A segunda fase do plano de 20 pontos assinado na segunda (13) exige que o Hamas se desarme e ceda qualquer papel de governança em Gaza, além da desmilitarização do território e da entrada de uma força internacional de estabilização. Trump advertiu esta semana que “se eles não se desarmarem, nós os desarmaremos”.
Ao afirmar o controle, exibir suas armas abertamente e eliminar seus rivais, o Hamas está tentando se colocar em uma posição mais forte nessas negociações, diz ele.

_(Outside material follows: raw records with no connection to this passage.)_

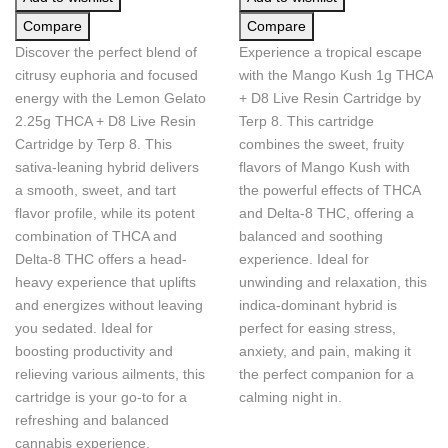
Compare
Compare
Discover the perfect blend of
Experience a tropical escape
citrusy euphoria and focused
with the Mango Kush 1g THCA
energy with the Lemon Gelato
+ D8 Live Resin Cartridge by
2.25g THCA + D8 Live Resin
Terp 8. This cartridge
Cartridge by Terp 8. This
combines the sweet, fruity
sativa-leaning hybrid delivers
flavors of Mango Kush with
a smooth, sweet, and tart
the powerful effects of THCA
flavor profile, while its potent
and Delta-8 THC, offering a
combination of THCA and
balanced and soothing
Delta-8 THC offers a head-
experience. Ideal for
heavy experience that uplifts
unwinding and relaxation, this
and energizes without leaving
indica-dominant hybrid is
you sedated. Ideal for
perfect for easing stress,
boosting productivity and
anxiety, and pain, making it
relieving various ailments, this
the perfect companion for a
cartridge is your go-to for a
calming night in.
refreshing and balanced
cannabis experience.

“A questão principal não é com a governança —tem a ver com o controle de segurança”, afirma. Limitado pela quantidade de ajuda que Israel permitirá no território devastado, o Hamas “não pode fornecer serviços como costumava” fazer. “Mas eles definitivamente estão tentando manter o controle de segurança: a polícia, o Ministério do Interior”, diz. “Eles estão se agarrando a isso como uma questão de negociação no futuro.”
Mahmoud diz ainda que não pôde deixar de notar como o pessoal do Hamas que encontrou estava saudável. “Quando você os vê fisicamente, vê seus corpos —você tem uma indicação clara de que eles não estavam sofrendo como nós nesta guerra”, diz. “Eles estavam seguros —comida, bebida, emocionalmente.”